(WORK REQUEST)
Which lines of the data contain the string "Пастернака"? Copy every one of them.

(RECORDS FOR THE TASK)
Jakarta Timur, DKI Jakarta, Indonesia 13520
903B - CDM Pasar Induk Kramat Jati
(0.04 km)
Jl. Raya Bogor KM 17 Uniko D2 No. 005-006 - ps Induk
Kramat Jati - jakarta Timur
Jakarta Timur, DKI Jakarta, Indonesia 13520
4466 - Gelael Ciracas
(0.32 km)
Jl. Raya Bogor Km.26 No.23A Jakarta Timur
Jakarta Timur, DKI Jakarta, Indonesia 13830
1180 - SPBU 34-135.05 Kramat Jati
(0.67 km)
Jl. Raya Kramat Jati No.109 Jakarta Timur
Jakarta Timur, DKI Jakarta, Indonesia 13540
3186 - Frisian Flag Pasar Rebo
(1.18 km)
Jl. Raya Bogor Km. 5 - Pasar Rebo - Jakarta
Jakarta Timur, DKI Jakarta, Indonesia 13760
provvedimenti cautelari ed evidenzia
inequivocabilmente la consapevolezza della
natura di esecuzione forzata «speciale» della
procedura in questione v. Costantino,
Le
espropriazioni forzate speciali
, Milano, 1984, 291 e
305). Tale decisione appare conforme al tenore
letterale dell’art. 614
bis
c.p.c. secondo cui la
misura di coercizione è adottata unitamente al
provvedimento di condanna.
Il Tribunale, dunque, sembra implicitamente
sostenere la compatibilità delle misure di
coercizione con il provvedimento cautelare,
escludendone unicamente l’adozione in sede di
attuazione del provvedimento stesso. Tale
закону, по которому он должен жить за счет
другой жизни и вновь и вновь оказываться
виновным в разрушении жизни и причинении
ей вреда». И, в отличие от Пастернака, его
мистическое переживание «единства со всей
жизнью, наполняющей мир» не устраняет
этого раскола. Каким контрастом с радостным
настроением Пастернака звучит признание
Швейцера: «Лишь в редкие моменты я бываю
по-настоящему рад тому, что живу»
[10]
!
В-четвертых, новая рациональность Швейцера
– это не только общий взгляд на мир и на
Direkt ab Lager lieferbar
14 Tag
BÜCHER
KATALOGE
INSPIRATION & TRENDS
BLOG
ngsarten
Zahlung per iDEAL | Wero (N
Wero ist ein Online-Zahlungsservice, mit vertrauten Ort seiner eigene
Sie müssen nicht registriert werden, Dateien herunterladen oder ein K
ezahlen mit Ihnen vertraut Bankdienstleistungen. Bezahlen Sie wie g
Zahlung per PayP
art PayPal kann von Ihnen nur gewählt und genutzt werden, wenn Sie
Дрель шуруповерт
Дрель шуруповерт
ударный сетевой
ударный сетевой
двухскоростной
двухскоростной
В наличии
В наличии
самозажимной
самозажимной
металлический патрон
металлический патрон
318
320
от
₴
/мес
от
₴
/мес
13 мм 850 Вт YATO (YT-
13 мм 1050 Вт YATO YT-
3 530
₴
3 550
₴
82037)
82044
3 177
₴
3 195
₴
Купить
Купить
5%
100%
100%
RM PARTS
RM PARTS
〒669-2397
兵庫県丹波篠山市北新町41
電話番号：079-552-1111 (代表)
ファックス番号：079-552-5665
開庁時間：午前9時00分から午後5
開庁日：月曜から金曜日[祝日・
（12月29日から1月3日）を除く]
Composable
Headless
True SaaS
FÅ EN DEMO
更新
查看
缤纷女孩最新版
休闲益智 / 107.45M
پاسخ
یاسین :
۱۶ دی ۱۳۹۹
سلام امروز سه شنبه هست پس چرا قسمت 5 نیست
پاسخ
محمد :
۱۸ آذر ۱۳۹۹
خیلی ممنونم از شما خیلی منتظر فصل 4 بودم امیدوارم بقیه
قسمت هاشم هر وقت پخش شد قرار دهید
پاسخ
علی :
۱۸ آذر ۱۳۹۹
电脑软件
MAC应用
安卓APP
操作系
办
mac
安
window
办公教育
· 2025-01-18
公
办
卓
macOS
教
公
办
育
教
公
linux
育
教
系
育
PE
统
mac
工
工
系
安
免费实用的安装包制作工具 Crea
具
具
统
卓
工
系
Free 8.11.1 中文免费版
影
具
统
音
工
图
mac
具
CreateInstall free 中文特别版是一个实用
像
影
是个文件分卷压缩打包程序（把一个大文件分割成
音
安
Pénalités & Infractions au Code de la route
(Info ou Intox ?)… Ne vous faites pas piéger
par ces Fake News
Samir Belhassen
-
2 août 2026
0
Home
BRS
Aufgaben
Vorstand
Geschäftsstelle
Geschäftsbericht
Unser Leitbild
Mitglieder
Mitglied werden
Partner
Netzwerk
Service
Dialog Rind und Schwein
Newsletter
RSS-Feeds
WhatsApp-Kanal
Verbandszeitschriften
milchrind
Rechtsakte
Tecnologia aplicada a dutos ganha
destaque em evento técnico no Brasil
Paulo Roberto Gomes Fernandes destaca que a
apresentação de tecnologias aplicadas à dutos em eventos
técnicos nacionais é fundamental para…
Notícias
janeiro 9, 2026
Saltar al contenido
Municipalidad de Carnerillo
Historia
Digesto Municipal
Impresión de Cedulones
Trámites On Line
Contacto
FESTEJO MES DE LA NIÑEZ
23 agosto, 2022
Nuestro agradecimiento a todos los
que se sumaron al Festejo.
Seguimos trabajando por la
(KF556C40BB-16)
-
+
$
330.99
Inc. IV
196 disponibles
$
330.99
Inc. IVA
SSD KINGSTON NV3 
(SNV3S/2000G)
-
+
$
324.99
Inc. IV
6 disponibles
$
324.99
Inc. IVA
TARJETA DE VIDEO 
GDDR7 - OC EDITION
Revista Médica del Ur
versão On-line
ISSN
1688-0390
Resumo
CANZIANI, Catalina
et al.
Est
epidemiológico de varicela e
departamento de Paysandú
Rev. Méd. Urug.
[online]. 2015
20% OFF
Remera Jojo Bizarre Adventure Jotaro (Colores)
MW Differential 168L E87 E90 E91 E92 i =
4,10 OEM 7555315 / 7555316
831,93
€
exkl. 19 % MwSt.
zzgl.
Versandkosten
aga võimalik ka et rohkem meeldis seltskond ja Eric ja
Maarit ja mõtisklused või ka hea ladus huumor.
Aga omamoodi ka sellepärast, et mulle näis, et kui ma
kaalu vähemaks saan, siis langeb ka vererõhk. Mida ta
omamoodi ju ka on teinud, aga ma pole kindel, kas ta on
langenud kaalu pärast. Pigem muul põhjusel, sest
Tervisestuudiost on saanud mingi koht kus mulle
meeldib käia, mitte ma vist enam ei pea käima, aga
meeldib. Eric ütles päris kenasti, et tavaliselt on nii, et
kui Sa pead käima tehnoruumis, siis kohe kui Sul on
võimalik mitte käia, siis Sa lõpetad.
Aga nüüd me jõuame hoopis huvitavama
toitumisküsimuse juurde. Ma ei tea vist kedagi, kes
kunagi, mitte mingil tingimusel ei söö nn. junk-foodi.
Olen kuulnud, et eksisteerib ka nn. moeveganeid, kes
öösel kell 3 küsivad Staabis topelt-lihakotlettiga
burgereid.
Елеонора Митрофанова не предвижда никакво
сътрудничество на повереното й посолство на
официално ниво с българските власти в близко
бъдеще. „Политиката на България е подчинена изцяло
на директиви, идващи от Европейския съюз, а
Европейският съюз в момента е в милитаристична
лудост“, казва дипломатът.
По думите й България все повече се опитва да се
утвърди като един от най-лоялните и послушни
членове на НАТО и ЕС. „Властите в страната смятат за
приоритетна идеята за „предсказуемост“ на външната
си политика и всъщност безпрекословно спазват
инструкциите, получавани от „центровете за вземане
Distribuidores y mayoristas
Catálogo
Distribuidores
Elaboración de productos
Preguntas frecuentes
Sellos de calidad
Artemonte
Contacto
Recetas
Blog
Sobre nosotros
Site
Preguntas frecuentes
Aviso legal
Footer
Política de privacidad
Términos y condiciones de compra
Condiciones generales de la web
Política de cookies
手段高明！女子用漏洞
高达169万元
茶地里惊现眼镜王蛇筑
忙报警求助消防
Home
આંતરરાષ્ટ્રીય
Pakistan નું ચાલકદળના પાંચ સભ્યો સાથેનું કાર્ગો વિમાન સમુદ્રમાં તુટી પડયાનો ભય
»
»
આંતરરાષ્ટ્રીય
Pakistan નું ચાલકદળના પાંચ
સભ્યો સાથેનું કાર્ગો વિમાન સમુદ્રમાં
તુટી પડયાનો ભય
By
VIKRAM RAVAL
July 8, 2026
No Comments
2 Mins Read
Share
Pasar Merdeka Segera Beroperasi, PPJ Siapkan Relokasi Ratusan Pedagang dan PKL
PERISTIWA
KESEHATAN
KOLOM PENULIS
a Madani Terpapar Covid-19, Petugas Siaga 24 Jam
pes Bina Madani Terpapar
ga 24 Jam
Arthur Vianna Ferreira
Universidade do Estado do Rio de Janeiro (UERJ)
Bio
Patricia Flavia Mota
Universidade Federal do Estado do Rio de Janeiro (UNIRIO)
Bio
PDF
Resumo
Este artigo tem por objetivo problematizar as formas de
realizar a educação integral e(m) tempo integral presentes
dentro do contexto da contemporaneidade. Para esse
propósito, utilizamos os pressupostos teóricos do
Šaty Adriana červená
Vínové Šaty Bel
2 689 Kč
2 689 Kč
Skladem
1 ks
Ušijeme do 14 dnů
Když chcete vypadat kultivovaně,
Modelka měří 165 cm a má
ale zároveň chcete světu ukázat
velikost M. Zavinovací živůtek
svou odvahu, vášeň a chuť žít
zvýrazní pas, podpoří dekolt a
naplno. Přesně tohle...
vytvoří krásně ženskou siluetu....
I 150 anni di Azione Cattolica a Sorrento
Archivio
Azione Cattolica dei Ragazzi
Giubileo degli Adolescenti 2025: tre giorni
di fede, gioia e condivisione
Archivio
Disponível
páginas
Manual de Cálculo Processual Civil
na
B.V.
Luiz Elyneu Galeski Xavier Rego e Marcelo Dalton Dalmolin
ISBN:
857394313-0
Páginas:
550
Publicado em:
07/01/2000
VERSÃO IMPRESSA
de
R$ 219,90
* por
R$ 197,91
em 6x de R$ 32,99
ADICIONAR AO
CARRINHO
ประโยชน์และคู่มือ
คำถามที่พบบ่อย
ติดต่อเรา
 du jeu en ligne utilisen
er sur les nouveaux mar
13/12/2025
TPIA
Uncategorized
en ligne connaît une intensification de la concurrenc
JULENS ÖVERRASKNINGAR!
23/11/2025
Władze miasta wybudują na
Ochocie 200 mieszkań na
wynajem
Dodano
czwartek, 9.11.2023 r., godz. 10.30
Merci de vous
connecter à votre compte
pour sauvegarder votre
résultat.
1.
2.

(TASK RESULT)
ей вреда». И, в отличие от Пастернака, его
настроением Пастернака звучит признание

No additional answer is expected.